The effect of a pragma Elaborate_All is stronger, it requires not only that the body of the named unit be elaborated before the unit doing the `with', but also the bodies of all units that the named unit uses, following `with' links transitively. For example, if we put a pragma Elaborate_All (B) in unit A, then it requires not only that the body of B be elaborated before A, but also the body of C, because B `with's C.
We are now in a position to give a usage rule in Ada for avoiding elaboration problems, at least if dynamic dispatching and access to subprogram values are not used. We will handle these cases separately later.
The rule is simple:
`If a unit has elaboration code that can directly or indirectly make a call to a subprogram in a |withed| unit, or instantiate a generic package in a |withed| unit, then if the |withed| unit does not have pragma ‘Pure‘ or ‘Preelaborate‘, then the client should have a pragma ‘Elaborate_All‘for the |withed| unit.*'
By following this rule a client is assured that calls can be made without risk of an exception.
For generic subprogram instantiations, the rule can be relaxed to require only a pragma Elaborate since elaborating the body of a subprogram cannot cause any transitive elaboration (we are not calling the subprogram in this case, just elaborating its declaration).
If this rule is not followed, then a program may be in one of four states:
No order of elaboration exists which follows the rules, taking into account any Elaborate, Elaborate_All, or Elaborate_Body pragmas. In this case, an Ada compiler must diagnose the situation at bind time, and refuse to build an executable program.
One or more acceptable elaboration orders exist, and all of them generate an elaboration order problem. In this case, the binder can build an executable program, but Program_Error will be raised when the program is run.
One or more acceptable elaboration orders exists, and some of them work, and some do not. The programmer has not controlled the order of elaboration, so the binder may or may not pick one of the correct orders, and the program may or may not raise an exception when it is run.

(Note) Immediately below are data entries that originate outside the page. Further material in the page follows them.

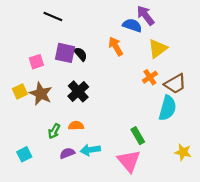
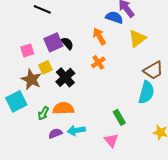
purple square: (65, 53) -> (53, 42), turned -36
orange cross: (150, 77) -> (98, 62), moved
yellow square: (20, 91) -> (45, 67), moved
orange semicircle: (76, 126) -> (63, 108), size x1.5
cyan square: (24, 154) -> (16, 101), moved, size x1.5
pink triangle: (129, 161) -> (111, 140), size x0.7

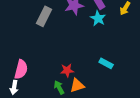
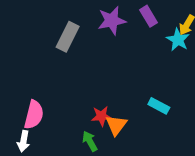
cyan star: (98, 18) -> (178, 40), moved
orange triangle: (77, 85) -> (116, 125), moved, turned -35

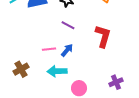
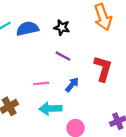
blue arrow: (67, 50) -> (72, 85), moved

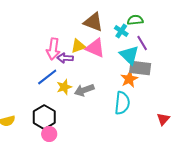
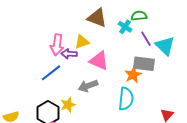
pink triangle: (95, 48) -> (99, 61), moved
cyan triangle: (129, 55) -> (165, 46), moved
yellow star: (64, 87) -> (68, 105), moved

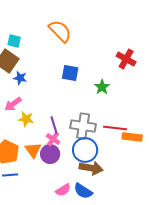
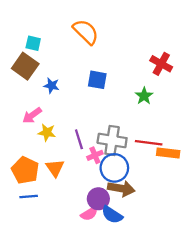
blue star: (20, 78) -> (51, 86), moved
green star: (102, 87) -> (144, 96), moved
pink cross: (53, 139) -> (95, 155), moved, turned 32
purple circle: (50, 154) -> (98, 199), moved

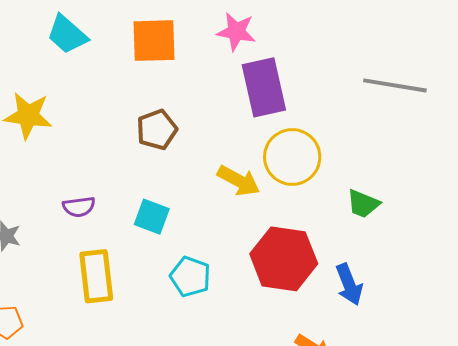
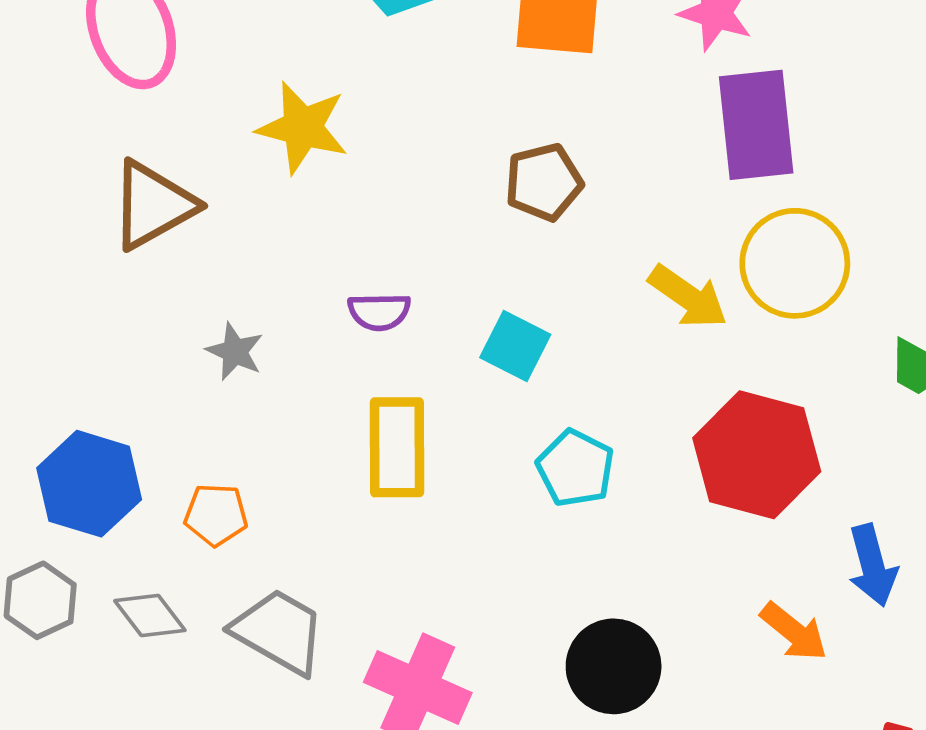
blue arrow: (349, 284) -> (873, 565), moved

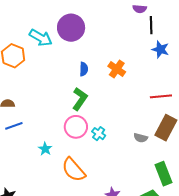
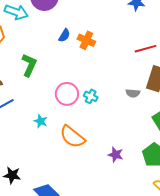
blue semicircle: (84, 69) -> (64, 35), turned 40
orange cross: (117, 69) -> (86, 40), moved
green L-shape: (80, 99) -> (29, 65), moved

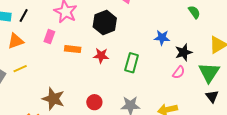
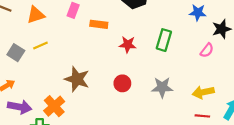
red star: (101, 56) -> (128, 44), moved
pink semicircle: (179, 72) -> (207, 50), moved

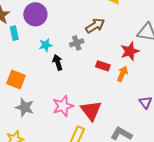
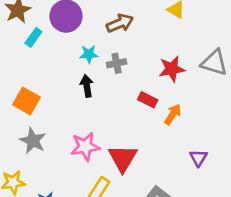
brown arrow: (95, 26) -> (120, 23), moved
cyan rectangle: (14, 33) -> (33, 37), turned 40
cyan star: (46, 45) -> (89, 54), moved
red star: (130, 51) -> (172, 69), moved

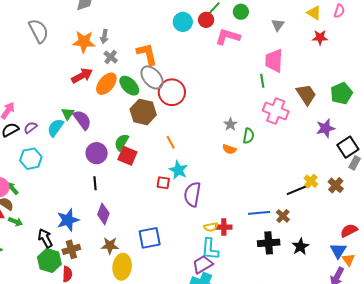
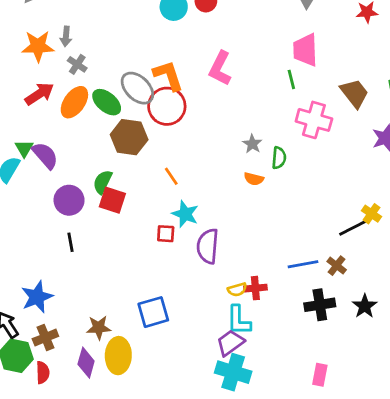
pink L-shape: (228, 37) -> (220, 68), moved, turned -75
orange L-shape: (147, 54) -> (168, 75), moved
purple diamond: (103, 214) -> (86, 363), moved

This is the worst case, because it means that the program may fail when moved to another compiler, or even another version of the same compiler.
One ore more acceptable elaboration orders exist, and all of them work. In this case the program runs successfully. This state of affairs can be guaranteed by following the rule we gave above, but may be true even if the rule is not followed.
Note that one additional advantage of following our rules on the use of Elaborate and Elaborate_All is that the program continues to stay in the ideal (all orders OK) state even if maintenance changes some bodies of some units. Conversely, if a program that does not follow this rule happens to be safe at some point, this state of affairs may deteriorate silently as a result of maintenance changes.
You may have noticed that the above discussion did not mention the use of Elaborate_Body. This was a deliberate omission. If you `with' an Elaborate_Body unit, it still may be the case that code in the body makes calls to some other unit, so it is still necessary to use Elaborate_All on such units.